Streaming pays pennies. Not even that. But it has taken over from Downloads.

Those of us lucky enough to have back catalogues can earn fortunes. What used to be radio and TV dominated performance monies have been replaced by much smaller but far wider ranging income and companies like AWAL, collecting more and more efficiently, are cleaning up.

We were AWAL’s biggest clients 15 years ago. These days, they tell me, unsigned acts can make £100,000 a year with virtually nobody having heard of them. Just check out Glastonbury this year.

I really liked the AWAL people; enthusiastic, respectful, energetic. I didn’t like to tell them; I started all this. Back in 2011 I helped my friend Alex Day get into the Top Five that Christmas with Forever Yours, showing him how he could do it without a Publisher or Label or Plugger.
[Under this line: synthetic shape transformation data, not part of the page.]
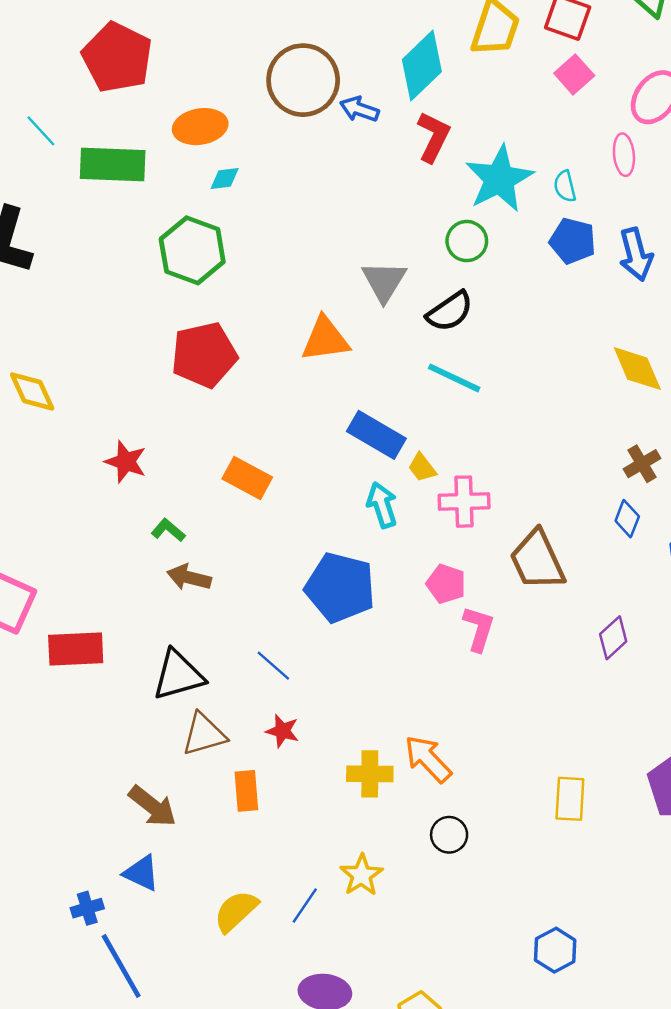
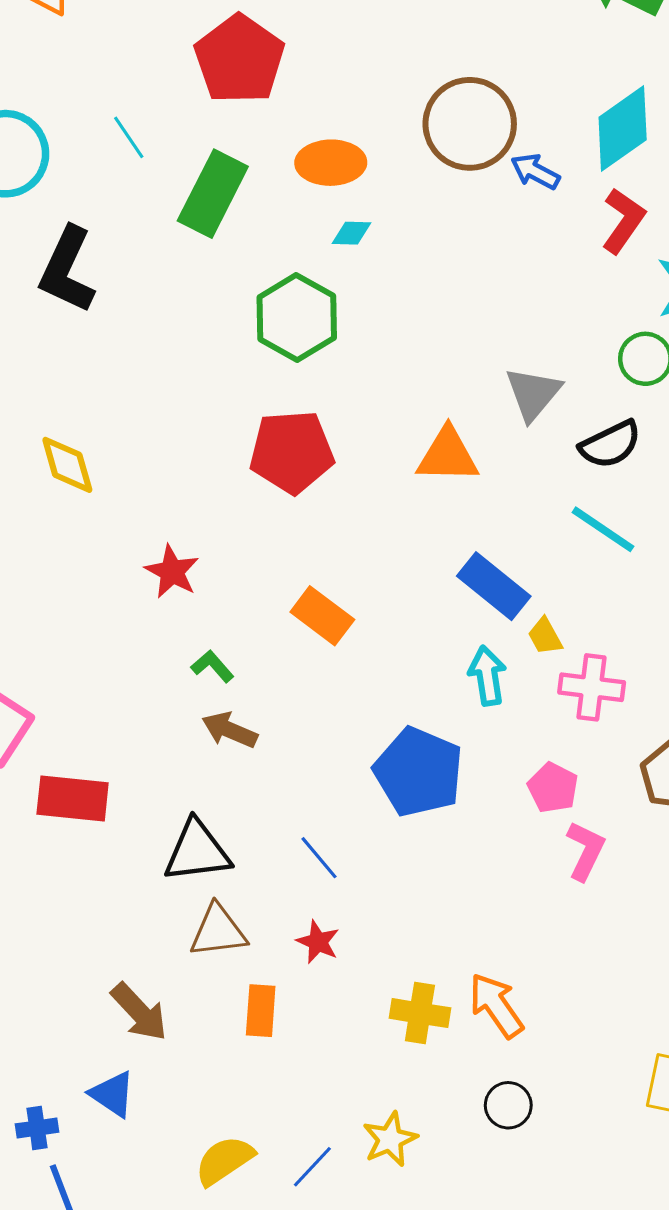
green rectangle: (113, 164) -> (213, 194), turned -74

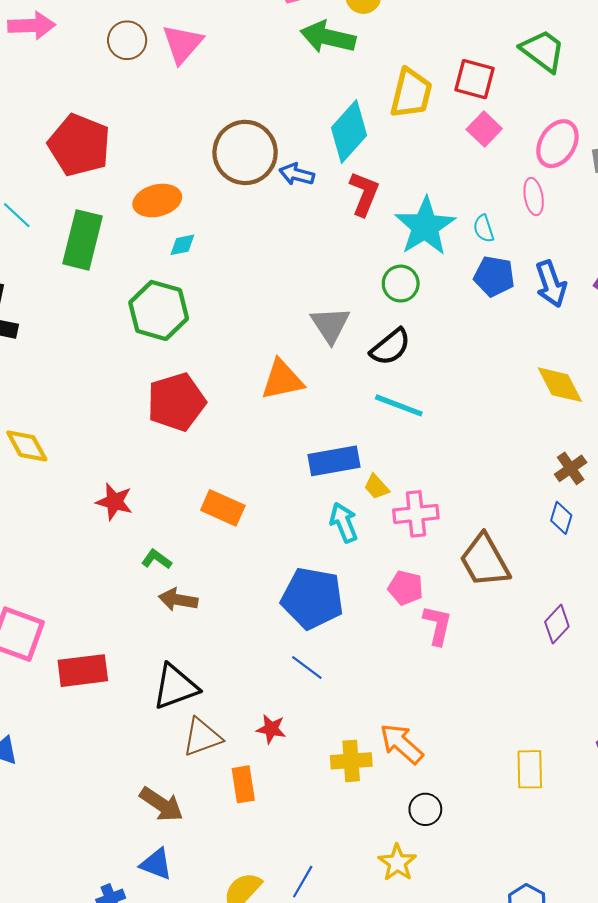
blue rectangle: (494, 586) -> (334, 461), turned -36
blue line: (319, 858) -> (307, 668), moved
yellow star: (390, 1139) -> (397, 863), moved

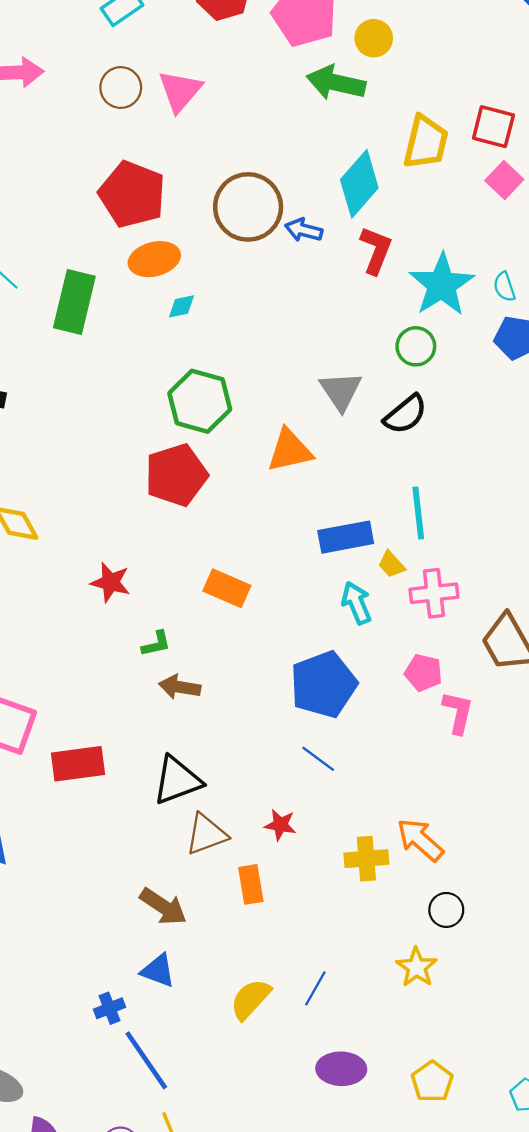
red pentagon: (79, 145) -> (132, 194), moved
green hexagon: (159, 310) -> (200, 401), moved
cyan line: (399, 405) -> (418, 513), moved, turned 63
green L-shape: (156, 559) -> (156, 644), turned 132
blue pentagon: (312, 598) -> (324, 684), turned -30

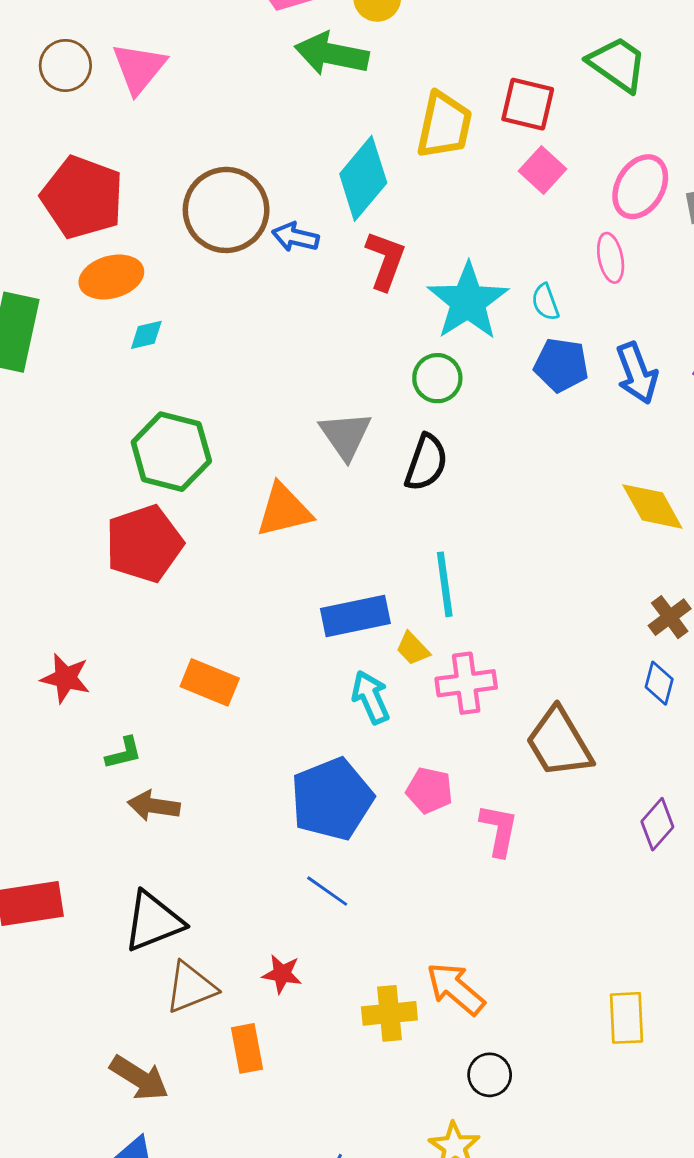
black semicircle: (405, 414) -> (426, 463), turned -30
pink pentagon: (423, 673) -> (429, 790), moved

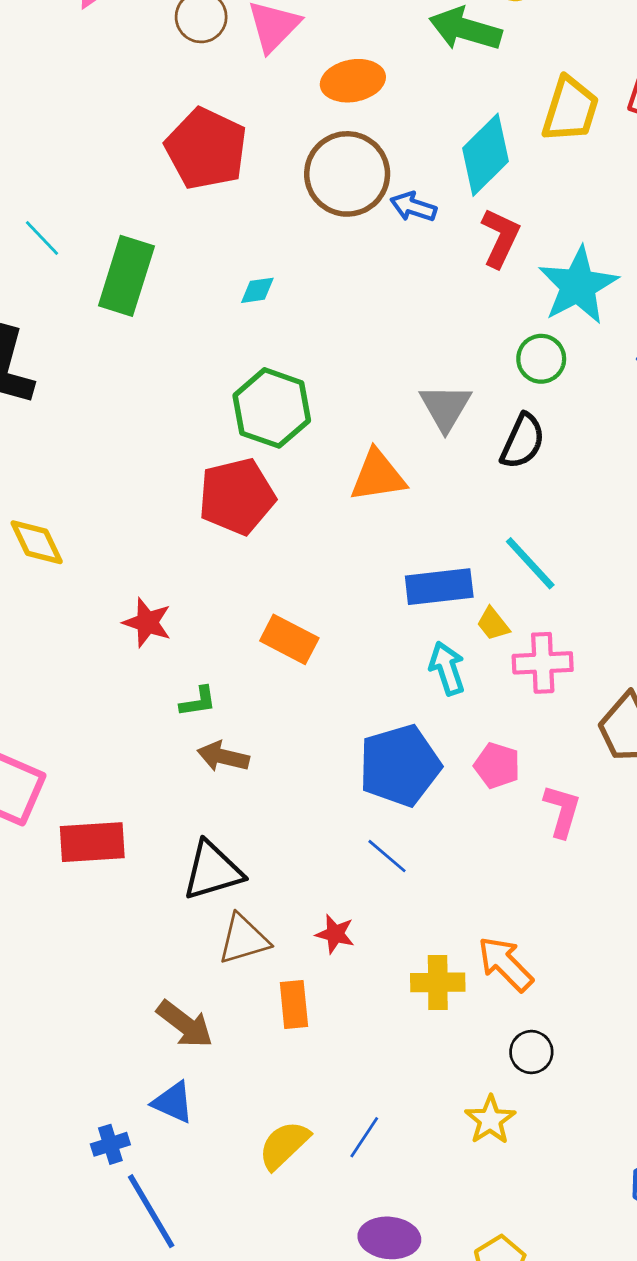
orange ellipse: (111, 277) -> (353, 81), moved
cyan line: (445, 584) -> (530, 563), turned -40

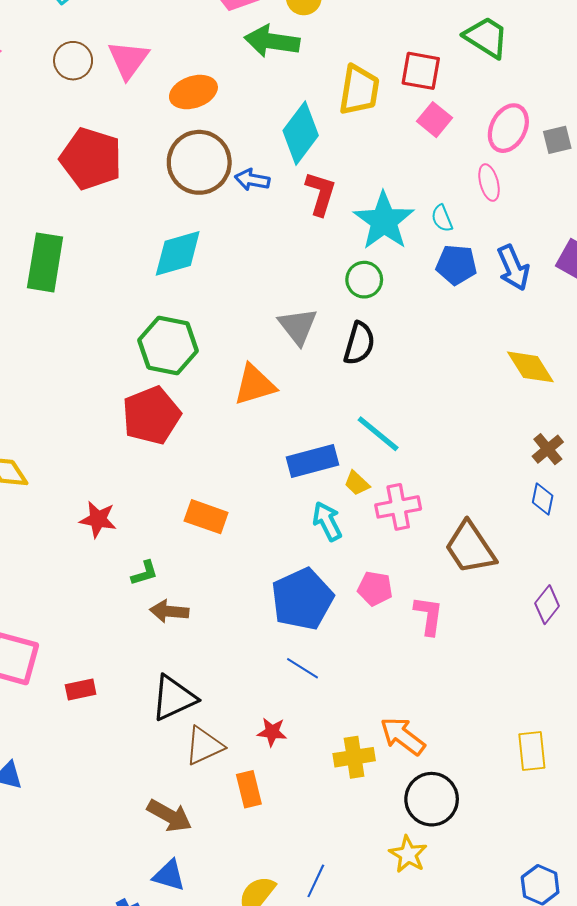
cyan diamond: (257, 290) -> (178, 253), moved, size x2.0
red rectangle: (92, 842) -> (81, 689), size x0.6
black circle: (531, 1052) -> (432, 799), size x1.6

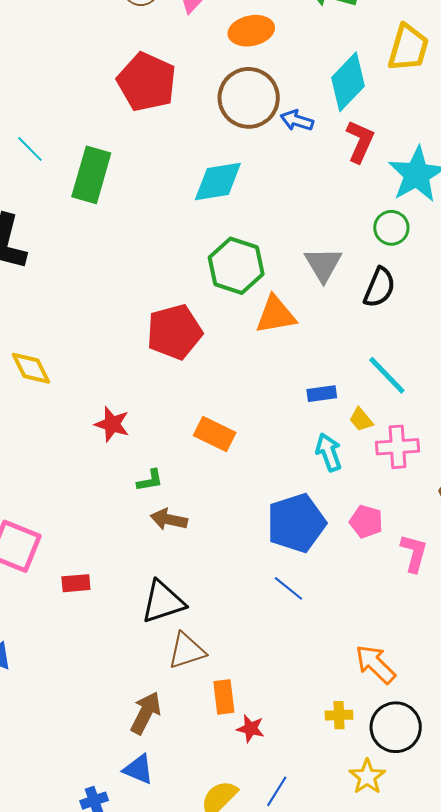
green hexagon: (168, 345) -> (236, 266), moved
blue rectangle: (313, 461) -> (322, 394), size x0.6
red star: (272, 732) -> (251, 729), moved
yellow cross: (354, 757) -> (339, 715), moved, size x0.7
brown arrow: (169, 816) -> (146, 713), turned -99

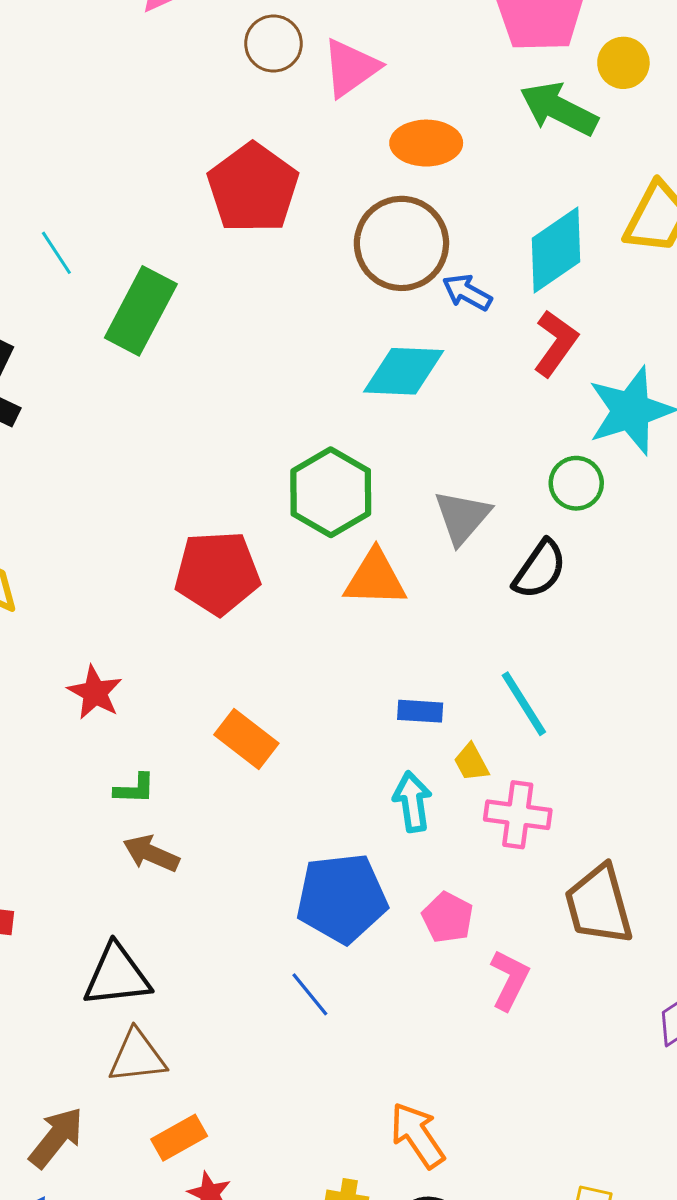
cyan diamond: (218, 182) -> (404, 371), moved
orange rectangle: (224, 697) -> (179, 1138), turned 56

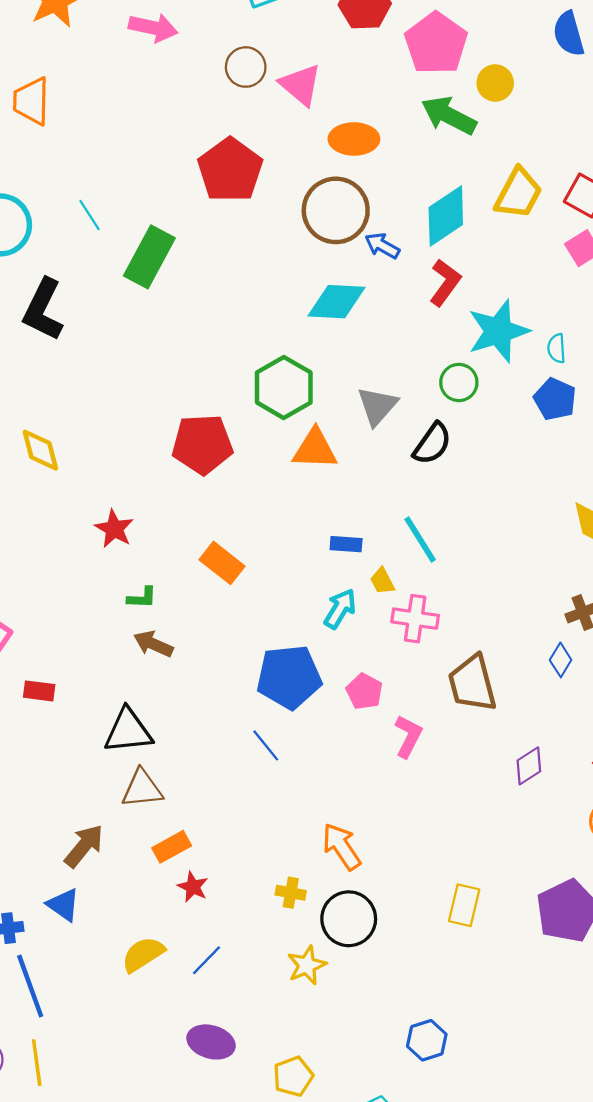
pink triangle: (351, 68) -> (301, 85), turned -45
cyan arrow: (412, 802) -> (340, 609), turned 39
He made about £450,000 from one hit single and began the You Tube phenomenon which culminated in Bloggers and VLoggers dominating charts.

In 1999 Eric Nicoli, then Boss of EMI, had asked me to become Global Chairman. I gave him a blueprint including starting our own Internet TV and radio station.

Sadly that all came to nothing as I fell foul of the False Allegations Industry, in its early days (my appeal against my 2001 wrongful conviction is ongoing, greatly assisted by my 2018 acquittals).

But I foresaw and intended to bypass the problem. Downloading, Streaming, You Tube and the rest were, and are, brilliant at catering for the fans of certain artistes. And there will always be enough of those to fund small, happy careers. But not enough to fund huge corporate investment.

Only the profits from enormous, mass appeal acts and hits can do that.

And there is nothing currently around to provide a service reaching those, not interested enough to search out music but who can be seduced if only you can find them. Only Adele and Sheeran have really accomplished that.

Spotify and the streamers can give you the music you want but you have to care enough to look for them. Nothing caters for those wanting to be charmed by superb sounds but without the inclination to look for them.

That will be the next big thing.

An internet service which people love, for other reasons, but which alerts them to great cross over music. If I was younger I’d invent it.